XML Schemas
What is a Schema
Like a DTD, a Schema is used to define the legal building blocks for an XML file.
Unlike DTDs, Schemas are based on XML. Schemas can be viewed as an alternate to DTDs.
Because of their flexiblity, it is likely that Schemas will replace DTDs in the
future because unlike DTDs they are richer and more powerful, they are written in
XML, they support data types, and they are extensible to future additions.

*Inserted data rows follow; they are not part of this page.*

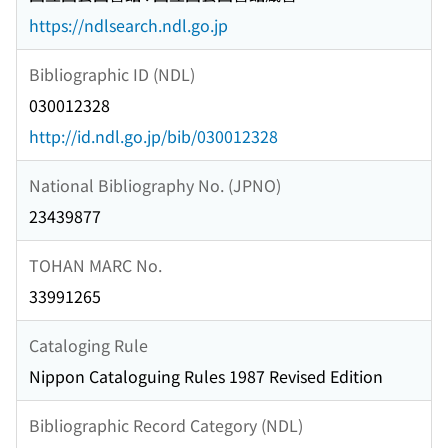
https://ndlsearch.ndl.go.jp
Bibliographic ID (NDL)
030012328
http://id.ndl.go.jp/bib/030012328
National Bibliography No. (JPNO)
23439877
TOHAN MARC No.
33991265
Cataloging Rule
Nippon Cataloguing Rules 1987 Revised Edition
Bibliographic Record Category (NDL)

The XML Schema language is also referred to as XML Schema Definition (XSD). This
section will introdue the major elements that make up a Schema Definition and
demonstrate how to use a Schema with an XML file.
The <schema>
Element
The <schema>
Element is the root element of every XML Schema
Definition (XSD). A sample Schema definition is shown below:
sample.xsd
<?xml version="1.0"?>
<xsd:schema xmlns:xsd="http://www.w3.org/2001/XMLSchema">
Schema content...
</xsd:schema>
Listing 3-1. Sample Schema definition.
The <schema>
tag includes the a namespace attribute. The
namespace indicates that the elements and data types used in the schema come
from the "http://www.w3.org/2001/XMLSchema" namespace. It also specifies that
the elements and data types that come from the "http://www.w3.org/2001/XMLSchema".
Here the namespace is prefixed with xsd
. It is a convention to
use xsd
or xs
as a prefix for the XML Schema
namespace, but that decision is purely personal. One can choose to use a prefix
ABC for the XML Schema namespace, which is legal, but doesn't make much sense.
Using meaningful namespace prefixes add clarity to the XML document.
<xsd:schema xmlns:xsd="http://www.w3.org/2001/XMLSchema">
Listing 3-2. XML Schema namespace.
In the sample code above, xmlns
is like a reserved word, which
is used only to declare a namespace. In other words, xmlns is used for binding
namespaces, and is not itself bound to any namespace. Therefore, the above example
is read as binding the prefix "xsd" with the namespace
"http://www.w3.org/2001/XMLSchema." The prefix will be used to identify all of
the elements that make up the schema.
One of the primary motivations for defining an XML namespace is to avoid naming
conflicts when using and re-using multiple vocabularies. XML Schema is used to
create a vocabulary for an XML instance, and uses namespaces heavily. Thus,
having a sound grasp of the namespace concept is essential for understanding
XML Schema and instance validation overall.
Referencing a Schema
After a Schema definition is created, it can be associated with an XML file.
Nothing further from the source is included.